第三百八十一話 巡回の強化

 今回のバスク子爵領の元人神教国の不審な動きを受け、王国のみならず帝国や公国でも警備の見直しと巡回の強化をする事になった。

 勿論王国でも監視と巡回の強化をする事になったのだが、うちのメンバーもフル活用する事になった。

 とはいえ、オリガとガルフにマリリさんとマルクは十日間の新婚旅行に行っている。

 義理堅いオリガ達は新婚旅行を延期すると言って来たのだが、それはやめてもらった。

 人に頼る組織であってはならないと、軍務卿からも説得してもらった。

 サファイアとタコヤキも新婚旅行について行って、ドワーフ自治領の温泉街とサウスレイク侯爵領を回る予定だという。

 ワープは誰が使うの? と思ったら、ドラコの母親のご厚意で赤龍便を使う事が出来た。

 これなら何かあっても直ぐに王都に戻れる。


「それじゃあ、行ってくるね!」

「行ってきます」

「夕方には戻りますので」

「道中、気をつけてね」


 とはいえ、うちからも助っ人を出す事になった。

 いつも街の巡回を行っているミケに加えて、フェアとオリヴィエも今回の特別巡回部隊に入る事に。

 更には竜人で手の空いている者も参加するという。


「ふざけた奴らがまた出てきたって?」

「商売の邪魔をしようかって魂胆かよ」


 というか、また竜王妃様自ら参戦する事になった。

 確かにドラコとルシアの母親にとっては元人神教国に自分たちの商売を邪魔された経緯もあるので、元人神教国の不審な行動は他人事ではないという。

 帝国でも白竜、公国は海竜が中心となって警備に加わっている。

 かなり強力な布陣で巡回を行う事になった。


 巡回は意外な所でも行われる事になった。


「あ、ホワイトがやってきたよ」

「何も異常はないって」

「頑張って」


 王城内はホワイトを中心として、スライム軍団の何匹かが様々な所を確認している。

 真っ白のネズミでホワイトは分かりやすいと思うのだけど、念の為にホワイト用のマントを羽織っている。

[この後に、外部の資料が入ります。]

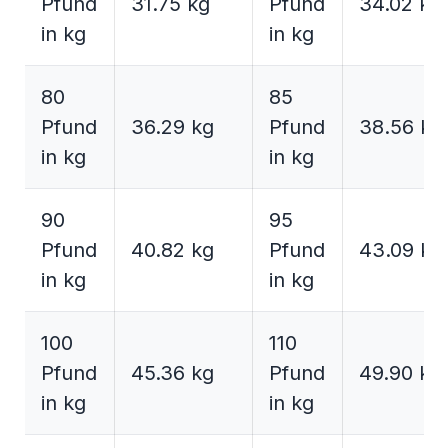
Pfund
31.75 kg
Pfund
34.02 kg
in kg
in kg
80
85
Pfund
36.29 kg
Pfund
38.56 kg
in kg
in kg
90
95
Pfund
40.82 kg
Pfund
43.09 kg
in kg
in kg
100
110
Pfund
45.36 kg
Pfund
49.90 kg
in kg
in kg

 定期的に執務室に報告しに来てくれるけど、今の所大きな問題は起きていない。

 更に、大きな都市には他のスライム軍団が派遣されている。


「毎日ポツポツと捕まっていますね」

「人神教国の企みをを撃退した所が狙われている様だな」


 対策会議も随時開かれていて、巡回情報が入ってくる。

 過去に人神教国が活動した地域で特に残党が捕まっているという。


「どうもサトーの結婚式に多くの貴族が領地から離れるから、その隙を狙って襲撃を仕掛けるつもりだったらしいな」

「王都は警備が厳重になる分、その他の地域を狙ったという訳ですね」

「王都でも騒乱を引き起こすつもりだったらしいぞ。今更騒ぎを起こしても何もならんのに」


 各地で多発的にゲリラ活動を行うつもりだったのかよ。

 暫くは巡回を継続しないとならないな。